TERRACED COURTYARD HOUSE

2010

This courtyard house sits on a deep ocean lot, twenty feet above the water. The site falls slowly to the west and the approach to the house requires modest terracing. The house is open on the south side and is serviced on the north side, proximate to the main rooms of the house, but out of sight from the gardens.

The guest wing on the west side of the courtyard presents itself to the lower entry garden and auto court. The pool is on an intermediate level. The main house wraps the upper garden. Two versions of the main house and upper garden are shown here. One version has a long porch separating the upper garden from the pool garden. The other version has the upper garden opening more prominently onto the pool garden, separated only by a short retaining wall. Often a more definitive separation of a series of gardens will actually make a property seem larger overall.

The house is mostly laid out on a single level which is why it can enclose such a large courtyard. Only the master bedroom is upstairs and this second floor wing, marked near the entry hall by a balcony, is used to give the dispersed house some semblance of a central space.

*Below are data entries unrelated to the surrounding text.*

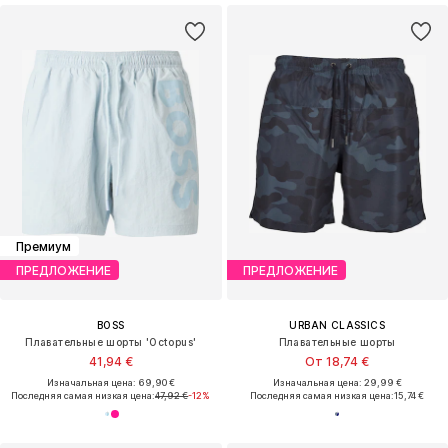
Премиум
ПРЕДЛОЖЕНИЕ
ПРЕДЛОЖЕНИЕ
BOSS
URBAN CLASSICS
Плавательные шорты 'Octopus'
Плавательные шорты
41,94 €
От 18,74 €
Изначальная цена: 69,90 €
Изначальная цена: 29,99 €
Последняя самая низкая цена:
47,92 €
-12%
Последняя самая низкая цена:
15,74 €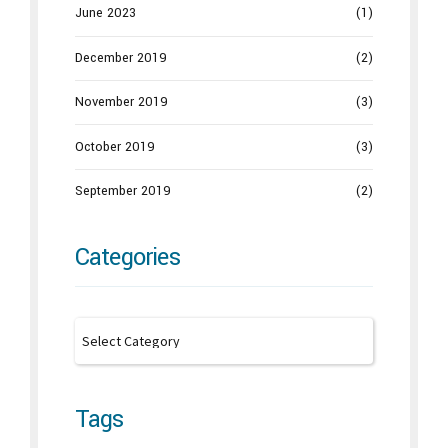
June 2023
(1)
December 2019
(2)
November 2019
(3)
October 2019
(3)
September 2019
(2)
Categories
Tags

The upper garden is further divided into a paved terrace on the north side, serving the kitchen and family room wing, and a lawn off the living room wing.

The value of ocean frontage is always readily obvious. The question is always how much value, interest, and pleasure can be added off the ocean, in the interior of the lot. At night the ocean will go dark and the courtyard will become the principal source of interest and activity.

The landscape design was by Nelson Byrd Woltz.